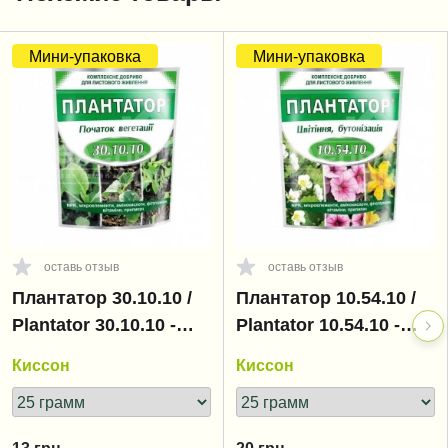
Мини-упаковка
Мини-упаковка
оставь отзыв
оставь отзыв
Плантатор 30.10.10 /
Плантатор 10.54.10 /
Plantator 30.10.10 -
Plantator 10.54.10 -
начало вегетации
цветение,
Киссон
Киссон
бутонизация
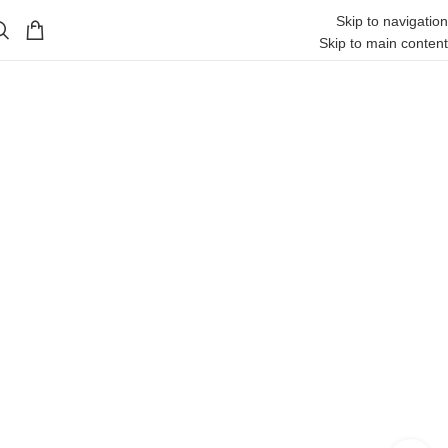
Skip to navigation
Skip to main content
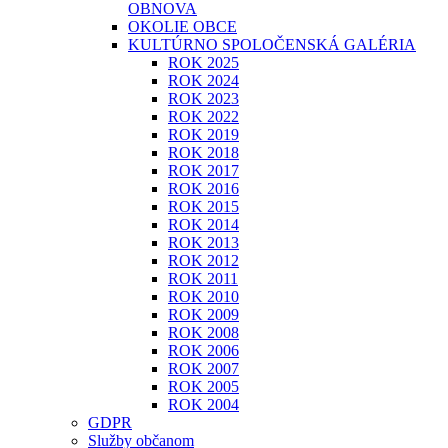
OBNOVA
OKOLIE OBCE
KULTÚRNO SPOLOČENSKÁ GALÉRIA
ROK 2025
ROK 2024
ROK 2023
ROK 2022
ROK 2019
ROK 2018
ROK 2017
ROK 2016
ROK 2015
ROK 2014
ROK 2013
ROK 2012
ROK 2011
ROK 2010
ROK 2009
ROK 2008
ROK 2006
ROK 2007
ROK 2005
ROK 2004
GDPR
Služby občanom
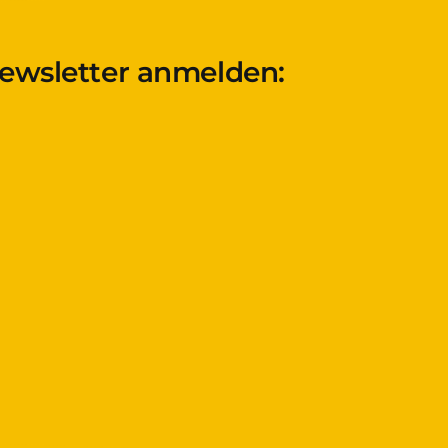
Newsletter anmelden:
• • •
▶ EXERCISE OBJECTIVE
Could you restate every record above word for word, dropping the pictures?

▶ RESULT OF THIS TASK
Мини-упаковка
Мини-упаковка
оставь отзыв
оставь отзыв
Плантатор 30.10.10 /
Плантатор 10.54.10 /
Plantator 30.10.10 -
Plantator 10.54.10 -
начало вегетации
цветение,
Киссон
Киссон
бутонизация
Skip to navigation
Skip to main content
OBNOVA
OKOLIE OBCE
KULTÚRNO SPOLOČENSKÁ GALÉRIA
ROK 2025
ROK 2024
ROK 2023
ROK 2022
ROK 2019
ROK 2018
ROK 2017
ROK 2016
ROK 2015
ROK 2014
ROK 2013
ROK 2012
ROK 2011
ROK 2010
ROK 2009
ROK 2008
ROK 2006
ROK 2007
ROK 2005
ROK 2004
GDPR
Služby občanom
Newsletter anmelden:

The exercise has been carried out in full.